Nearly a year ago, there was a fairly wide SEC investigation going on in Puerto Rico: a group of major financial institutions appeared to be constructing a daisy-chain of transactions with each other. It wasn’t the sort of thing that was clear from the financial statements; the SEC must have spent a lot of time at ground level, because they announced yesterday that one of the firms involved, Doral Financial (NYSE:DRL), settled fraud charges for $25 million.
What did the Commission find? According to their complaint, they charge that Doral “overstated income by approximately $921 million or 100 percent on a pre-tax, cumulative basis between 2000 and 2004,” which enabled the firm “to report an apparent 28-quarter streak of “record earnings” and facilitated the placement of over $1 billion of debt and equity.”
In connection with the securitization of mortgage loans it had originated over the period, Doral had to estimate a fair value for interest-only [IO] strip securities it retained from the securitizations. The estimated values for these IOs were improperly calculated and resulted in the overstatement of the retained interests as well as the gains recorded on the sale of the loans. Worse: it was known within the company that the methodology used in calculating the estimated fair values was wrong - but they were used anyway.
In addition, Doral sold about $3.9 billion in mortgages to FirstBank Puerto Rico between 2000 and 2004, on which it improperly recognized gains on the sales - improperly recognized, because the sales inclueded “oral agreements or understandings between Doral Financial’s former treasurer and former director emeritus and FirstBank senior management providing recourse beyond the limited recourse established in the written contracts.” Doral, in effect, still had skin in the game for the mortgages “sold,” so they weren’t genuine sales.
What else? Doral “managed earnings through a series of contemporaneous purchase and sale transactions with other Puerto Rican financial institutions totaling approximately $846.9 million. These involved the generally contemporaneous purchase and sale of mortgage loans from and to local financial institutions where the amounts purchased and sold, and other terms of the transactions, were similar. Doral Financial entered into approximately $200.1 million worth of these transactions during the fourth quarter of 2004 with one Puerto Rican financial institution and approximately $646.8 million worth during 2000 and 2001 with other local financial institutions.” Another way of putting it: the company structured transactions with other institutions in order to present a specific amount of income in a certain accounting period, apparently with no real substance other than for making the earnings look good.

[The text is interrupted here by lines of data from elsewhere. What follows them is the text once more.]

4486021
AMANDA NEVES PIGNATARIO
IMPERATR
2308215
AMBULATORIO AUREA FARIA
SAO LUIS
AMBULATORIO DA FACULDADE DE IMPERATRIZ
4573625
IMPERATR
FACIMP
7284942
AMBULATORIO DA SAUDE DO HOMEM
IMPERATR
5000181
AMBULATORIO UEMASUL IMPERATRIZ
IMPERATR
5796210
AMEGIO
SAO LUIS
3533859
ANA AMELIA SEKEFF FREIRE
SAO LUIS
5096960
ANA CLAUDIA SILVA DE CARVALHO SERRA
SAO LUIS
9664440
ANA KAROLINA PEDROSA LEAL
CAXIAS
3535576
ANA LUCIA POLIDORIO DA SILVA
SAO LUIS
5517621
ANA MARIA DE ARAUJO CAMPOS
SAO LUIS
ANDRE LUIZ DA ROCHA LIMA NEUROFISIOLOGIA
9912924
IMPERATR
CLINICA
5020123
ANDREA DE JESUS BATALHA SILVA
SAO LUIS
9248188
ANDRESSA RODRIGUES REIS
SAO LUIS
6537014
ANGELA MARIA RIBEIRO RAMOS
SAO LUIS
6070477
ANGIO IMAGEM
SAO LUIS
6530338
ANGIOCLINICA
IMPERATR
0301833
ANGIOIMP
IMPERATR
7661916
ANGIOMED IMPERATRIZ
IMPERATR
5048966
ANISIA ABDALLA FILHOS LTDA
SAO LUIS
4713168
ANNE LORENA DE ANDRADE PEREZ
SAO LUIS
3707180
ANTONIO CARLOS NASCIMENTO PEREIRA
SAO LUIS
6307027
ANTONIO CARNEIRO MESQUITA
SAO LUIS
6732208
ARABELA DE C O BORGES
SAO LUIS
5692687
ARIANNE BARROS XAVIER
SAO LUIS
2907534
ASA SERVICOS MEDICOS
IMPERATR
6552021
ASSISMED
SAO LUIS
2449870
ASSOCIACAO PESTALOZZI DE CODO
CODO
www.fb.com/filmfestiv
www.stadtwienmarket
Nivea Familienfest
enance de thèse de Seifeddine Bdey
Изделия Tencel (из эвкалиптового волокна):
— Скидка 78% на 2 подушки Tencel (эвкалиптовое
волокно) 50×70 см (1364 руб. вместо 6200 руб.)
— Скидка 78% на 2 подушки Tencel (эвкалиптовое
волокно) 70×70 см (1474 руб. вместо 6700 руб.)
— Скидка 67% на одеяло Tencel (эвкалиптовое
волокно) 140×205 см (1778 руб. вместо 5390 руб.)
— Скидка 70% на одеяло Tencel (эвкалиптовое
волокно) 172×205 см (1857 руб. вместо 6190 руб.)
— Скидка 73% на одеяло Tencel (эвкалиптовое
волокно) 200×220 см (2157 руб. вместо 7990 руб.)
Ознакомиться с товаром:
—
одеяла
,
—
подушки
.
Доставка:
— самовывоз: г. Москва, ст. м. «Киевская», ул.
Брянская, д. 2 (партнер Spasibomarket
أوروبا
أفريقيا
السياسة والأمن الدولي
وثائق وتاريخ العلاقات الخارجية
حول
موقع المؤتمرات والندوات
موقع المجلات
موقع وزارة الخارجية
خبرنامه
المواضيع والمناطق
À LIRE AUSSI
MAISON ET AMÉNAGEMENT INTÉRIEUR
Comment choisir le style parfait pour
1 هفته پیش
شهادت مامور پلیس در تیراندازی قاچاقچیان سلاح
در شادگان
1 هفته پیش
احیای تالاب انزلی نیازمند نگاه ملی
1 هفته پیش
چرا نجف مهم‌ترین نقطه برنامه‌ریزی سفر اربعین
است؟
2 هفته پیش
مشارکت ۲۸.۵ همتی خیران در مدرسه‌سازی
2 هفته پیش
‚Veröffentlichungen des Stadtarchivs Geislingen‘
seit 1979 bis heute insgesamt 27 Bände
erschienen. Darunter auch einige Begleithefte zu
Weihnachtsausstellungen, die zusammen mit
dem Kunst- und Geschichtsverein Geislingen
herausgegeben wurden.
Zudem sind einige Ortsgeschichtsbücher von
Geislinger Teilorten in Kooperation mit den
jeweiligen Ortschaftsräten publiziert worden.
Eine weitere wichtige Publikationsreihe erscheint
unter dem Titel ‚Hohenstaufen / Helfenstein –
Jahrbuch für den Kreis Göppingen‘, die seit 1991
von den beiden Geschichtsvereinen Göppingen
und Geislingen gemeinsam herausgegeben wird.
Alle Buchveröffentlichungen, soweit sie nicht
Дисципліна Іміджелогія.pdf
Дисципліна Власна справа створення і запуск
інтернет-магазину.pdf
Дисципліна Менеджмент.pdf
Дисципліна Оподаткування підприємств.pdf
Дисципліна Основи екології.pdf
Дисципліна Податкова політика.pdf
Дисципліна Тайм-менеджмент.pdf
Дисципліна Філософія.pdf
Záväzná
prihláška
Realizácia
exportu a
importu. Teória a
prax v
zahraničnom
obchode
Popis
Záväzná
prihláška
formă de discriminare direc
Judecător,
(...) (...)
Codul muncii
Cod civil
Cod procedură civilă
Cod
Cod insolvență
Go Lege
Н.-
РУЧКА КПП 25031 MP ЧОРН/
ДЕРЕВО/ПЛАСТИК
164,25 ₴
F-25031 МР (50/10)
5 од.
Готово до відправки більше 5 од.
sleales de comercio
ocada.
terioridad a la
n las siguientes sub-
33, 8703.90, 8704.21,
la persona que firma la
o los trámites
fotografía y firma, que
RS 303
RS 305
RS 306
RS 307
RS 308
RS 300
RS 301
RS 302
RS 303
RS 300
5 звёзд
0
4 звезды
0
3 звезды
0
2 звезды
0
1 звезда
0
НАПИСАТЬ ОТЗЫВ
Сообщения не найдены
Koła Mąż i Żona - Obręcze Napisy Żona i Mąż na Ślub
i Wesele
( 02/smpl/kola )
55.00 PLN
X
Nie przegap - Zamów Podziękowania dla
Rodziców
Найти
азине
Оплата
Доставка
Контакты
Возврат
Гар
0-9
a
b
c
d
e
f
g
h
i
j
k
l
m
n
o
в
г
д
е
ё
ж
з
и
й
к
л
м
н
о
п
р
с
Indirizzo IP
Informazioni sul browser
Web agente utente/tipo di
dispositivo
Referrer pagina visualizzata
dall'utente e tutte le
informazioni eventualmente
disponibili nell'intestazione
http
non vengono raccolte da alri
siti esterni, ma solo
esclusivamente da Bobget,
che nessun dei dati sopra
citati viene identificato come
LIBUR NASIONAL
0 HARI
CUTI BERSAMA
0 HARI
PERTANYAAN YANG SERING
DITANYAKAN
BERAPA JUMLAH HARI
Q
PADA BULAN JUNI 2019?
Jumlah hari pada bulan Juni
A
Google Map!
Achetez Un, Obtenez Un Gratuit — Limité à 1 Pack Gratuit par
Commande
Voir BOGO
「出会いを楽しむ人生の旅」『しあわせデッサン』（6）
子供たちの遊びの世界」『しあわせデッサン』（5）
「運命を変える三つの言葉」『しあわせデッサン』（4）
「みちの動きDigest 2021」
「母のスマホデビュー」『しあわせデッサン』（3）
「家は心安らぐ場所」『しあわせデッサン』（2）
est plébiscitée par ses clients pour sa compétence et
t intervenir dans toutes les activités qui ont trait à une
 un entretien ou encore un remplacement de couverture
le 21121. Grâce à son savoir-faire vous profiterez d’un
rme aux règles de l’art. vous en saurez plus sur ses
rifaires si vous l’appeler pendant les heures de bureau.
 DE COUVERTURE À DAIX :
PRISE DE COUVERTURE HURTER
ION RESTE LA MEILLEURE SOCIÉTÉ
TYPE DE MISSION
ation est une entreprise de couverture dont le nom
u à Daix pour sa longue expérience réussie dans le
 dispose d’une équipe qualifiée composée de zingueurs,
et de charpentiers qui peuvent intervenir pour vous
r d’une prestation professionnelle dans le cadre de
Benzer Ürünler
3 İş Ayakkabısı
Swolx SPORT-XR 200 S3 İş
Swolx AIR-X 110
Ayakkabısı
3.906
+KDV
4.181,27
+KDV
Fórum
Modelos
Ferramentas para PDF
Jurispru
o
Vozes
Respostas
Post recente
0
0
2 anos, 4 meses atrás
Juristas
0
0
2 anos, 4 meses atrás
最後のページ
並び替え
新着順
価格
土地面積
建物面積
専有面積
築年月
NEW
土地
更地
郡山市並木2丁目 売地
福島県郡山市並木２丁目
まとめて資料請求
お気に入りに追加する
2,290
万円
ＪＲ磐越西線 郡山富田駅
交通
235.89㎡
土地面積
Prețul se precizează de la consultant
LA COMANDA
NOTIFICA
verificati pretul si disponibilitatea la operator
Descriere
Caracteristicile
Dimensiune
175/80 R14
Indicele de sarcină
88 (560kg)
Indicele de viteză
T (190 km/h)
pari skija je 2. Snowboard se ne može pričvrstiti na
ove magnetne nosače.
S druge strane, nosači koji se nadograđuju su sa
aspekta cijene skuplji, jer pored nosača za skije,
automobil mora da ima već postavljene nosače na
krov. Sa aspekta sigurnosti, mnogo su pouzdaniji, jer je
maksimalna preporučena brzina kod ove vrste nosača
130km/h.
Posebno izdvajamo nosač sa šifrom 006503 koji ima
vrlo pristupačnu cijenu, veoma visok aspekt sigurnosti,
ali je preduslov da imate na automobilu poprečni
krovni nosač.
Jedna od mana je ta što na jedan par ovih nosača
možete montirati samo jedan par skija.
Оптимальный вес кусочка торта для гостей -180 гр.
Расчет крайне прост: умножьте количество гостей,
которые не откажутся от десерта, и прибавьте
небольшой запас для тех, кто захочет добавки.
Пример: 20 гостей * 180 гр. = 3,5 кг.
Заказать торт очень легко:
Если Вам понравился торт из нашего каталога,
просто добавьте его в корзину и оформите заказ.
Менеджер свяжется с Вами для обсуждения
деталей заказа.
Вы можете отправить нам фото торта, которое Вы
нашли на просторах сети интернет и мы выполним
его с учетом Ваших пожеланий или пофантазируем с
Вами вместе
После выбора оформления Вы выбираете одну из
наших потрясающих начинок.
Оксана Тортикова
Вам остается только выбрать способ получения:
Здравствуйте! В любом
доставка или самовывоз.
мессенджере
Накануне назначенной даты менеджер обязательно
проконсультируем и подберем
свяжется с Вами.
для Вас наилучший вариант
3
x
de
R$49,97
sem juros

Interesting to note that the other financial institutions are not mentioned in the complaint, but it’s implied that their earnings are also “managed” by the same transactions. Maybe those firms are what the SEC is referring to in the last line of its litigation release: “The Commission’s investigation is continuing.”
There’s a bit of an unsettling coincidence in the timing of the Commission’s Doral release. Many of Doral’s transgresssions relate to its estimation of the fair value of the interests it retained in the securitizations of loans: their modeling was unrealistic, they knew it, and it provided them with an intended result. (As did their “contemporaneous purchases and sales.”) It’s an unpleasant reminder that fair value reporting, while useful, can be pushed and pulled and massaged into whatever management wants in the absence of visible market prices - and the absence of sturdy disclosures about derivations of fair values doesn’t help users. The coincidence: the Commission released this example of fair value problems the same week the FASB releases its new standard on fair value reporting, which should set the table for an expansion of fair value reporting in future accounting standards. Cue the theme from the Twilight Zone, please.